Azathioprine Continuation Following Gastrostomy and Split Ileostomy in IBD
Yes, patients with IBD can safely continue azathioprine therapy following gastrostomy insertion and formation of a split ileostomy. 1 Azathioprine remains an important immunomodulator for maintaining disease control in IBD patients who have undergone surgical interventions.
Evidence-Based Rationale
Azathioprine in Post-Surgical IBD Management
Azathioprine (1.5–2.5 mg/kg/day) is recommended as a first-line agent for steroid-dependent IBD disease 1. The guidelines make no distinction regarding surgical status when recommending immunomodulator therapy, focusing instead on disease activity and steroid dependence as the primary considerations.

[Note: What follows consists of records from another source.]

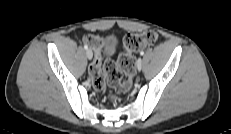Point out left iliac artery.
Returning <instances> with one entry per match:
<instances>
[{"label":"left iliac artery","mask_w":231,"mask_h":134,"mask_svg":"<svg viewBox=\"0 0 231 134\" xmlns=\"http://www.w3.org/2000/svg\"><path fill=\"white\" fill-rule=\"evenodd\" d=\"M140 55L143 56V55H144V51H141V52H140Z\"/></svg>","instance_id":"left-iliac-artery-1"}]
</instances>
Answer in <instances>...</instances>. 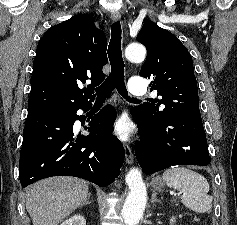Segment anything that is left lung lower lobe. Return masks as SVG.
I'll use <instances>...</instances> for the list:
<instances>
[{
  "label": "left lung lower lobe",
  "mask_w": 237,
  "mask_h": 225,
  "mask_svg": "<svg viewBox=\"0 0 237 225\" xmlns=\"http://www.w3.org/2000/svg\"><path fill=\"white\" fill-rule=\"evenodd\" d=\"M131 114L141 135L135 154L144 173L152 174L174 165L210 163L199 106L160 125L147 124L137 108L132 109Z\"/></svg>",
  "instance_id": "0a47b994"
}]
</instances>
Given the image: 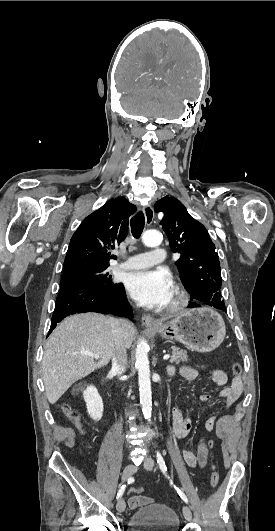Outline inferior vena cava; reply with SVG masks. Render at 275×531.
<instances>
[{
  "instance_id": "602c4592",
  "label": "inferior vena cava",
  "mask_w": 275,
  "mask_h": 531,
  "mask_svg": "<svg viewBox=\"0 0 275 531\" xmlns=\"http://www.w3.org/2000/svg\"><path fill=\"white\" fill-rule=\"evenodd\" d=\"M112 335V371L121 377L127 367V351L123 341V331L118 319H108Z\"/></svg>"
}]
</instances>
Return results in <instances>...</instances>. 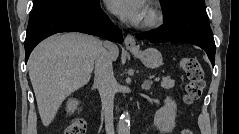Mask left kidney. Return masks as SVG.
Segmentation results:
<instances>
[{
  "label": "left kidney",
  "instance_id": "5707ae66",
  "mask_svg": "<svg viewBox=\"0 0 239 134\" xmlns=\"http://www.w3.org/2000/svg\"><path fill=\"white\" fill-rule=\"evenodd\" d=\"M177 105L171 98L164 100V106L154 115V125L162 134L171 133L175 127Z\"/></svg>",
  "mask_w": 239,
  "mask_h": 134
}]
</instances>
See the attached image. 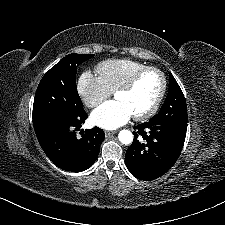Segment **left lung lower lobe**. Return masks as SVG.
<instances>
[{"instance_id": "left-lung-lower-lobe-1", "label": "left lung lower lobe", "mask_w": 225, "mask_h": 225, "mask_svg": "<svg viewBox=\"0 0 225 225\" xmlns=\"http://www.w3.org/2000/svg\"><path fill=\"white\" fill-rule=\"evenodd\" d=\"M135 138L127 149L125 161L130 173L150 181L166 173L179 158L184 145L187 125L154 123L135 126ZM138 135L142 140H138Z\"/></svg>"}]
</instances>
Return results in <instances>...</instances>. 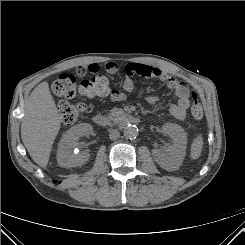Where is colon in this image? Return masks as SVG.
Wrapping results in <instances>:
<instances>
[{"instance_id":"5ec220e1","label":"colon","mask_w":245,"mask_h":245,"mask_svg":"<svg viewBox=\"0 0 245 245\" xmlns=\"http://www.w3.org/2000/svg\"><path fill=\"white\" fill-rule=\"evenodd\" d=\"M53 92L62 99L58 106L62 123L73 124L85 110L83 104L68 101L76 93L75 77L71 74L60 75L53 84ZM79 92L86 97L107 95L110 92L109 80L103 75L94 76L81 83ZM192 115L195 119H201L203 116V109L195 91L192 92Z\"/></svg>"}]
</instances>
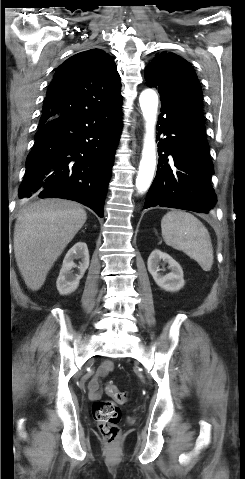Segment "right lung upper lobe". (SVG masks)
<instances>
[{
    "instance_id": "obj_1",
    "label": "right lung upper lobe",
    "mask_w": 245,
    "mask_h": 479,
    "mask_svg": "<svg viewBox=\"0 0 245 479\" xmlns=\"http://www.w3.org/2000/svg\"><path fill=\"white\" fill-rule=\"evenodd\" d=\"M121 82L113 58L100 49L80 52L56 71L44 100L39 127L62 116L121 106Z\"/></svg>"
}]
</instances>
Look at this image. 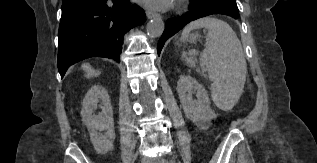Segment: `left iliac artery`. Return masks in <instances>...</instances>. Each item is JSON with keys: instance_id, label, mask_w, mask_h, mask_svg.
Wrapping results in <instances>:
<instances>
[{"instance_id": "44dca946", "label": "left iliac artery", "mask_w": 317, "mask_h": 163, "mask_svg": "<svg viewBox=\"0 0 317 163\" xmlns=\"http://www.w3.org/2000/svg\"><path fill=\"white\" fill-rule=\"evenodd\" d=\"M162 163H168L166 160H163V162Z\"/></svg>"}]
</instances>
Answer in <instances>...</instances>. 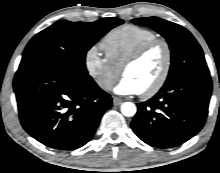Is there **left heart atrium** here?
<instances>
[{
  "label": "left heart atrium",
  "instance_id": "left-heart-atrium-1",
  "mask_svg": "<svg viewBox=\"0 0 220 173\" xmlns=\"http://www.w3.org/2000/svg\"><path fill=\"white\" fill-rule=\"evenodd\" d=\"M114 91L119 95H137L141 93V90L135 81L126 76L118 82Z\"/></svg>",
  "mask_w": 220,
  "mask_h": 173
}]
</instances>
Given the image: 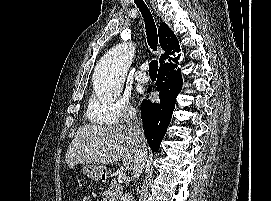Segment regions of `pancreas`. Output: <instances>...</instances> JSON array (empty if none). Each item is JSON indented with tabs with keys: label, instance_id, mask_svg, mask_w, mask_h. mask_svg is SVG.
<instances>
[{
	"label": "pancreas",
	"instance_id": "1",
	"mask_svg": "<svg viewBox=\"0 0 271 201\" xmlns=\"http://www.w3.org/2000/svg\"><path fill=\"white\" fill-rule=\"evenodd\" d=\"M122 191L123 186L115 180H112L109 188L102 193V196L104 197V201H119Z\"/></svg>",
	"mask_w": 271,
	"mask_h": 201
}]
</instances>
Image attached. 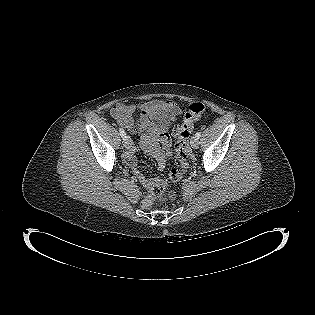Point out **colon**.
<instances>
[{
	"label": "colon",
	"instance_id": "obj_1",
	"mask_svg": "<svg viewBox=\"0 0 315 315\" xmlns=\"http://www.w3.org/2000/svg\"><path fill=\"white\" fill-rule=\"evenodd\" d=\"M206 107L201 102H193L190 104L187 113L184 116L182 125L178 128L176 136V163L179 169H172L167 177H163L150 185V195L145 201L144 206L148 208L155 198H161L165 187L169 181H179L188 167L187 161V140L194 129V124L200 119ZM137 131V130H136Z\"/></svg>",
	"mask_w": 315,
	"mask_h": 315
}]
</instances>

Current practice positions specifically state that:
- Immunomodulators, including azathioprine, can be continued during the peri-operative period 1
- Evidence suggests that purine analogues (azathioprine and mercaptopurine) do not adversely affect postoperative outcomes 1
Pharmacological Considerations
Several important pharmacological factors support continuing azathioprine:
- Washout Period: Thiopurines can take up to 3 months to reach therapeutic levels and require approximately 3 months to fully wash out of the system 1
- Immediate Restart: Azathioprine has an elimination half-life of 1-2 hours and can be safely restarted while recommencing oral intake in the immediate postoperative period 1
- Absorption: Despite the altered GI anatomy with a gastrostomy and ileostomy, azathioprine absorption should remain adequate as it is primarily absorbed in the upper GI tract
Monitoring Requirements
When continuing azathioprine, appropriate monitoring should include:
- Full blood count within 4 weeks of starting therapy and every 6–12 weeks thereafter 1
- Liver function tests at regular intervals
- Monitoring for clinical signs of myelosuppression, which can develop rapidly despite monitoring 1
Special Considerations for Patients with Stomas
For patients with a split ileostomy:
- The presence of an ileostomy does not contraindicate azathioprine use
- Monitoring for dehydration and electrolyte abnormalities is important, as high-output stomas can affect medication absorption and increase risk of adverse effects
- Dose adjustments may be necessary based on clinical response and drug levels if available
Clinical Efficacy in IBD
Azathioprine has demonstrated efficacy in:
- Maintaining clinical remission rates of 75% in patients who complete six months of treatment 2
- Providing steroid-sparing effects in steroid-dependent disease 1, 3
- Maintaining remission at 12 months in 87.5% of patients 2
Potential Risks and Adverse Effects
Be aware of potential side effects that may require monitoring:
- Adverse events occur in approximately 33.3% of patients, requiring discontinuation in 13.3% 2
- Most dose-dependent adverse events occur between 12-18 months after starting treatment 4
- Common side effects include myelosuppression, hepatotoxicity, pancreatitis, and increased risk of infections 5
Conclusion for Clinical Practice
When managing a patient with IBD who has undergone gastrostomy insertion and split ileostomy formation:
- Continue azathioprine at the established effective dose (typically 1.5-2.5 mg/kg/day)
- Maintain regular blood monitoring (CBC every 6-12 weeks)
- Assess for signs of drug toxicity or reduced efficacy
- Consider therapeutic drug monitoring if available to ensure adequate drug levels despite altered GI anatomy
- Ensure multidisciplinary management between gastroenterology and surgical teams
This approach prioritizes maintaining disease control while minimizing the risk of disease flare that could compromise surgical outcomes and patient quality of life.